Event-based vision is poised to take over from the frame-based approach used by traditional film, digital and mobile phone cameras in many machine-vision applications.
The mode of operation of state-of-the-art image sensors is useful for exactly one thing: photography, i.e. for taking an image of a still scene. Exposing an array of pixels for a defined amount of time to the light coming from such a scene is an adequate procedure for capturing its visual content. Such an image is a snapshot taken at one point in time and contains zero dynamic information. Nonetheless, this method of acquiring visual information is also used in practically all machine vision systems for capturing and understanding dynamic scenes. This approach is seemingly supported by the way movies are made for human observers. The observation that visual motion appears smooth and continuous if viewed above a certain frame rate is, however, more related to characteristics of the human eye and brain than to the quality of the acquisition and encoding of the visual information as a series of still images. As soon as change or motion is involved, which is the case for almost all machine vision applications, the paradigm of visual frame acquisition becomes fundamentally flawed. If a camera observes a dynamic scene, no matter where you set your frame rate to, it will always be wrong. As different parts of a scene usually have different dynamic contents, a single sampling rate governing the exposure of all pixels in an imaging array will naturally fail to yield adequate acquisition of these different scene dynamics present at the same time.
An ´ideal´ image sensor samples parts of the scene that contain fast motion and changes at high sampling rates and slow changing parts at slow rates, all at the same time – with the sampling rate going to zero if nothing changes. Obviously, this will not work using one common single sampling rate, the frame rate, for all pixels of a sensor. Conversely, one wants to have as many sampling rates as there are pixel in the sensor – and let each pixel’s sampling rate adapt to the part of the scene it sees. To achieve this requires putting each individual pixel in control of adapting its own sampling rate to the visual input it receives. This is done by introducing into each pixel a circuit that reacts to relative changes of the amount of incident light, so defining the individual pixel’s sampling points in time. As a consequence, the entire image data sampling process is no longer governed by a fixed (artificial) timing source (the frame clock) but by the signal to be sampled itself, or more precisely by the variations over time of the signal in the amplitude domain. The output generated by such a camera is no longer a sequence of images but a time-continuous stream of individual pixel data, generated and transmitted conditionally, based on what is happening in the scene.
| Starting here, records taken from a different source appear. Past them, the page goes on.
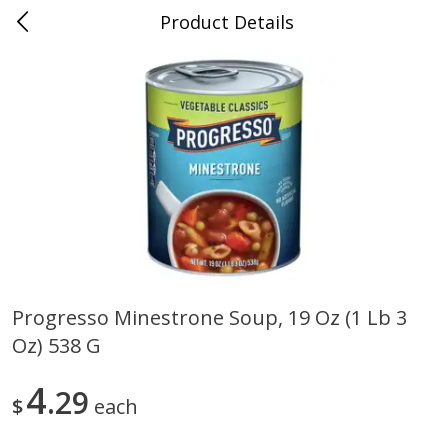
Product Details
0
$
00
Folsom Pick - Up
Reserve a Time Slot
Alcohol
950
more
Progresso Minestrone Soup, 19 Oz (1 Lb 3
Oz) 538 G
Corona Extra Beer, 18 - 12 Fl
Fireball Whiskey, Cinnamon
Oz Bottles
Red Hot, 50 Ml
4
29
$
each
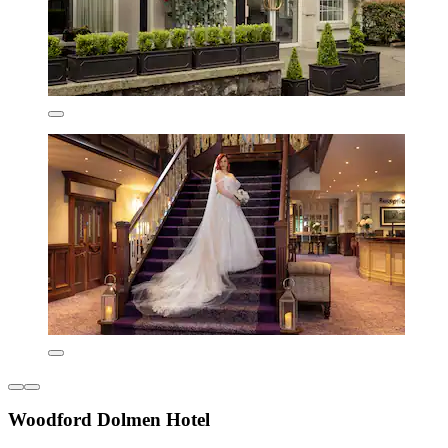
Woodford Dolmen Hotel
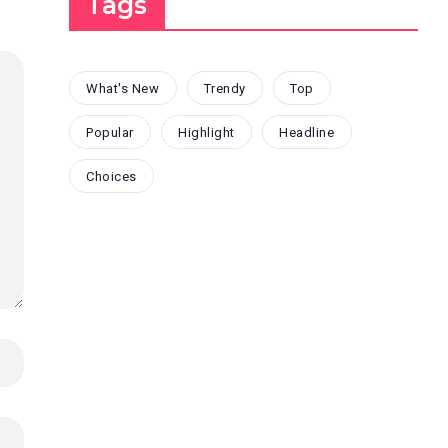
Tags
What's New
Trendy
Top
Popular
Highlight
Headline
Choices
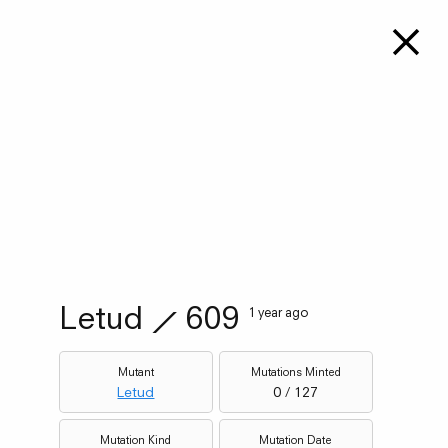
Letud
⟋
609
1 year ago
Mutant
Mutations Minted
Letud
0 / 127
Mutation Kind
Mutation Date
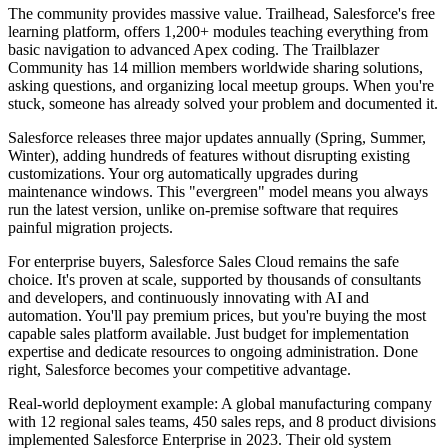
The community provides massive value. Trailhead, Salesforce's free
learning platform, offers 1,200+ modules teaching everything from
basic navigation to advanced Apex coding. The Trailblazer
Community has 14 million members worldwide sharing solutions,
asking questions, and organizing local meetup groups. When you're
stuck, someone has already solved your problem and documented it.
Salesforce releases three major updates annually (Spring, Summer,
Winter), adding hundreds of features without disrupting existing
customizations. Your org automatically upgrades during
maintenance windows. This "evergreen" model means you always
run the latest version, unlike on-premise software that requires
painful migration projects.
For enterprise buyers, Salesforce Sales Cloud remains the safe
choice. It's proven at scale, supported by thousands of consultants
and developers, and continuously innovating with AI and
automation. You'll pay premium prices, but you're buying the most
capable sales platform available. Just budget for implementation
expertise and dedicate resources to ongoing administration. Done
right, Salesforce becomes your competitive advantage.
Real-world deployment example: A global manufacturing company
with 12 regional sales teams, 450 sales reps, and 8 product divisions
implemented Salesforce Enterprise in 2023. Their old system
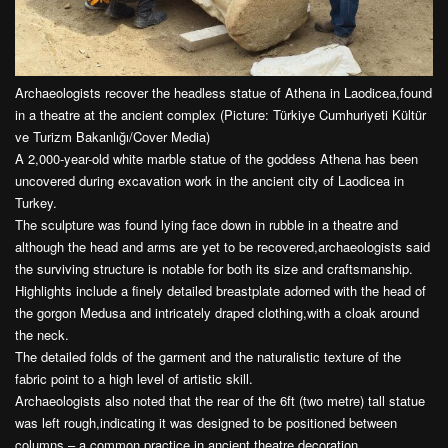
Archaeologists recover the headless statue of Athena in Laodicea,found
in a theatre at the ancient complex (Picture: Türkiye Cumhuriyeti Kültür
ve Turizm Bakanlığı/Cover Media)
A 2,000-year-old white marble statue of the goddess Athena has been
uncovered during excavation work in the ancient city of Laodicea in
Turkey.
The sculpture was found lying face down in rubble in a theatre and
although the head and arms are yet to be recovered,archaeologists said
the surviving structure is notable for both its size and craftsmanship.
Highlights include a finely detailed breastplate adorned with the head of
the gorgon Medusa and intricately draped clothing,with a cloak around
the neck.
The detailed folds of the garment and the naturalistic texture of the
fabric point to a high level of artistic skill.
Archaeologists also noted that the rear of the 6ft (two metre) tall statue
was left rough,indicating it was designed to be positioned between
columns – a common practice in ancient theatre decoration.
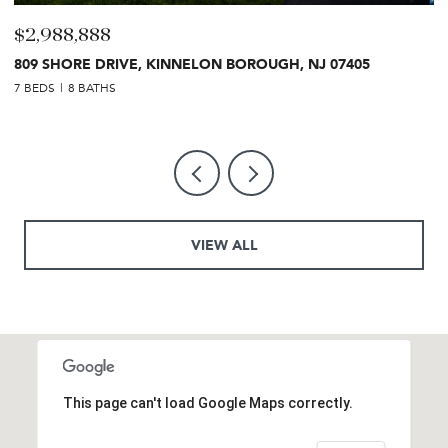
$2,988,888
$
809 SHORE DRIVE, KINNELON BOROUGH, NJ 07405
2
7 BEDS
8 BATHS
7 
VIEW ALL
This page can't load Google Maps correctly.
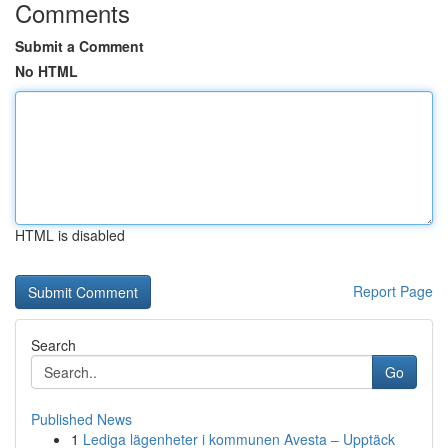
Comments
Submit a Comment
No HTML
HTML is disabled
Report Page
Search
Go
Published News
1
Lediga lägenheter i kommunen Avesta – Upptäck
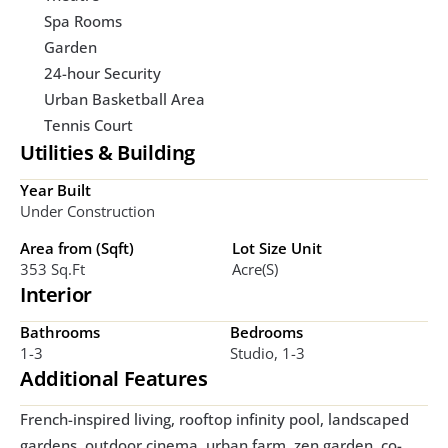
Spa Rooms
Garden
24-hour Security
Urban Basketball Area
Tennis Court
Utilities & Building
Year Built
Under Construction
Area from (Sqft)
Lot Size Unit
353 Sq.ft
Acre(s)
Interior
Bathrooms
Bedrooms
1-3
Studio, 1-3
Additional Features
French-inspired living, rooftop infinity pool, landscaped 
gardens, outdoor cinema, urban farm, zen garden, co-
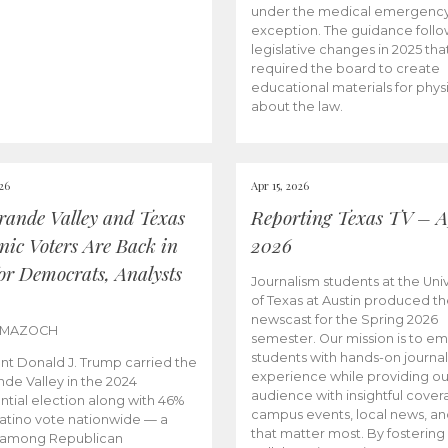
under the medical emergenc
exception. The guidance follo
legislative changes in 2025 tha
required the board to create
educational materials for phys
about the law.
026
Apr 15, 2026
rande Valley and Texas
Reporting Texas TV – Ap
nic Voters Are Back in
2026
for Democrats, Analysts
Journalism students at the Univ
of Texas at Austin produced the
newscast for the Spring 2026
 MAZOCH
semester. Our mission is to 
students with hands-on journa
nt Donald J. Trump carried the
experience while providing ou
nde Valley in the 2024
audience with insightful cover
ntial election along with 46%
campus events, local news, an
Latino vote nationwide — a
that matter most. By fostering
 among Republican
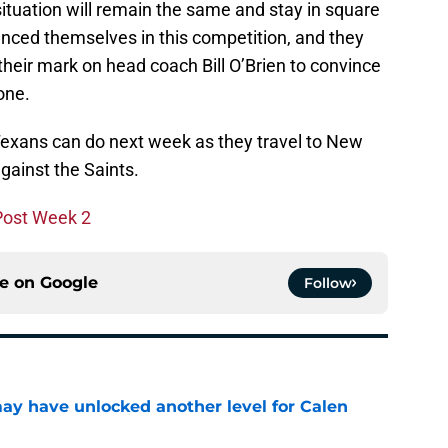
situation will remain the same and stay in square
anced themselves in this competition, and they
heir mark on head coach Bill O’Brien to convince
one.
e Texans can do next week as they travel to New
ainst the Saints.
 Post Week 2
ce on
Google
Follow
y have unlocked another level for Calen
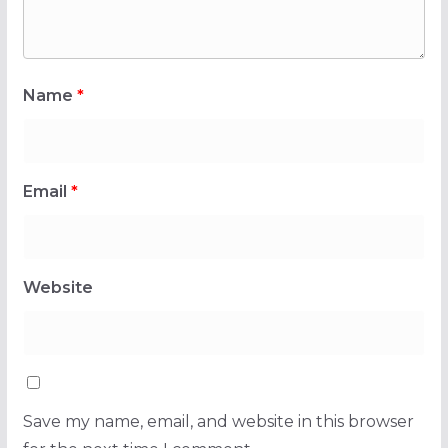
Name
*
Email
*
Website
Save my name, email, and website in this browser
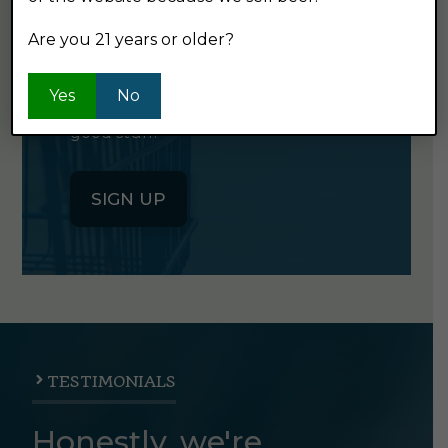
NEWSLETTER
Are you 21 years or older?
Click the button below to sign up
Yes
No
for our semi-monthly newsletter. It's
good stuff.
SIGN UP
TESTIMONIALS
Honestly, we're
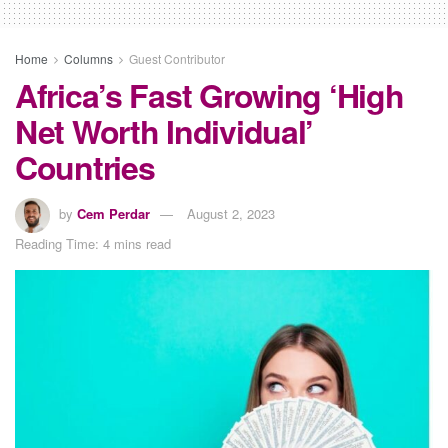
Home
Columns
Guest Contributor
Africa’s Fast Growing ‘High
Net Worth Individual’
Countries
by
Cem Perdar
August 2, 2023
Reading Time: 4 mins read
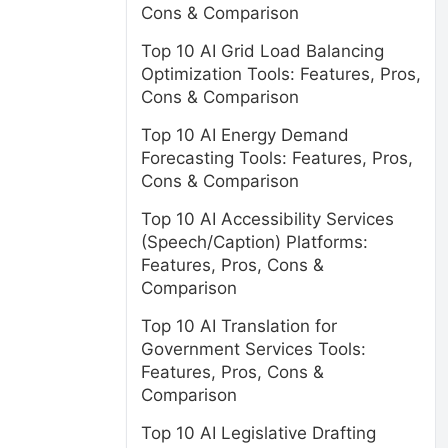
Cons & Comparison
Top 10 AI Grid Load Balancing
Optimization Tools: Features, Pros,
Cons & Comparison
Top 10 AI Energy Demand
Forecasting Tools: Features, Pros,
Cons & Comparison
Top 10 AI Accessibility Services
(Speech/Caption) Platforms:
Features, Pros, Cons &
Comparison
Top 10 AI Translation for
Government Services Tools:
Features, Pros, Cons &
Comparison
Top 10 AI Legislative Drafting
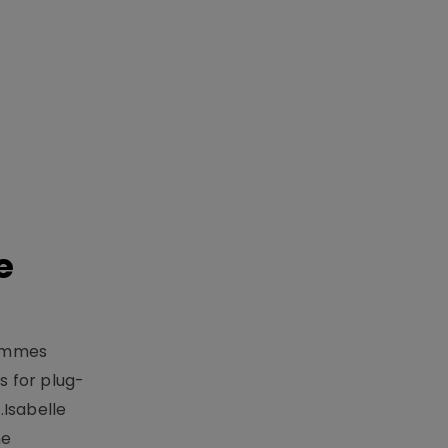
e
rammes
 for plug-
.Isabelle
me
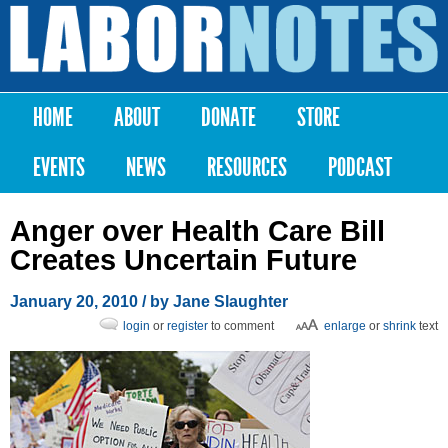
Skip to
main
Labor
content
Notes
HOME
ABOUT
DONATE
STORE
Main menu
EVENTS
NEWS
RESOURCES
PODCAST
Anger over Health Care Bill
Creates Uncertain Future
January 20, 2010
/ by Jane Slaughter
login
or
register
to comment
enlarge
or
shrink
text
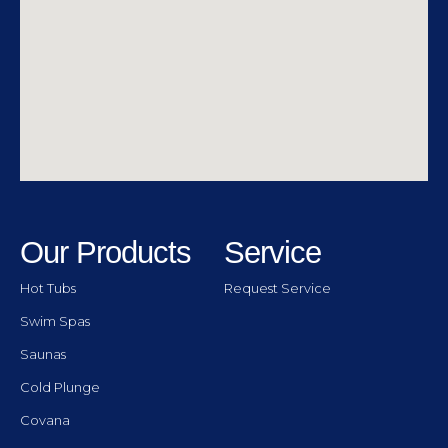
Our Products
Service
Hot Tubs
Request Service
Swim Spas
Saunas
Cold Plunge
Covana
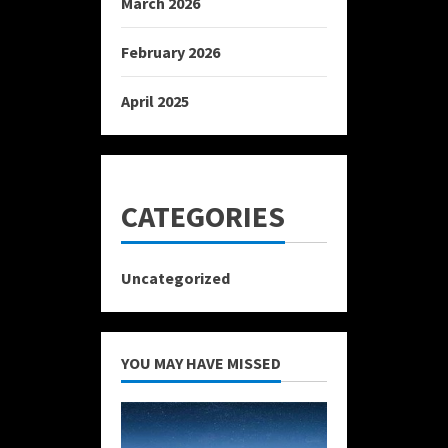
March 2026
February 2026
April 2025
CATEGORIES
Uncategorized
YOU MAY HAVE MISSED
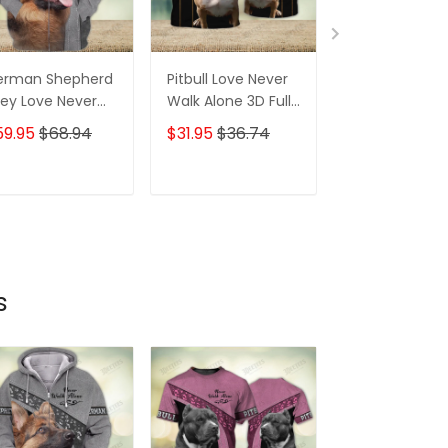
erman Shepherd
Pitbull Love Never
Pitbull Love N
ey Love Never
Walk Alone 3D Full
Walk Alone 3D 
lk Alone 3D Full
Print Shirts 1177
Print Shirts 171
59.95
$68.94
$31.95
$36.74
$31.95
$36.7
int Shirts 1370
ADD TO CART
ADD TO CART
ADD TO C
s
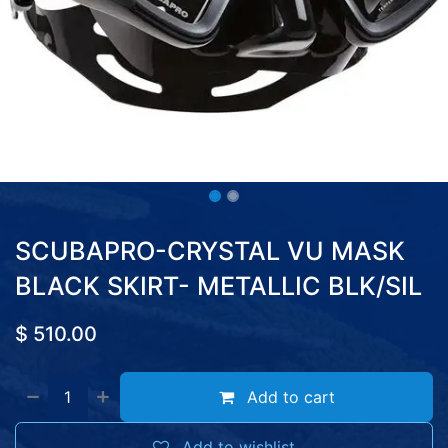
SCUBAPRO-CRYSTAL VU MASK
BLACK SKIRT- METALLIC BLK/SIL
$
510.00
Add to cart
Add to wishlist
Following this paradigm, Prophesee has developed an image sensor containing an array of autonomously operating pixels that combine an asynchronous level-crossing detector with a separate exposure measurement circuit. Each exposure measurement by an individual pixel is triggered by a level-crossing event. Inspired by biology, every pixel in these sensors optimizes its own sampling depending on the visual information it sees. In case of rapid changes, the pixel samples at a high rate. On the contrary, if nothing happens, the pixel stops acquiring redundant data and goes idle until things start to happen again in its field of view. Hence each pixel independently samples its illuminance upon detection of a change of a certain magnitude in this same luminance, thus re-measuring its new light level after it has changed. The result of the exposure measurement (i.e. the new gray level) is asynchronously output off the sensor together with the pixel’s coordinates in the sensor array. As a result, image information is not acquired and transmitted frame-wise but continuously, and conditionally only from parts of the scene where there is new visual information. Or in other words, only information that is relevant – because unknown – is acquired, transmitted, stored and processed by machine vision algorithms. This way, both the acquisition of highly redundant and useless data by over-sampling static or slow parts of the scene, and the under-sampling of fast scene dynamics due to fixed frame rates, can be eliminated.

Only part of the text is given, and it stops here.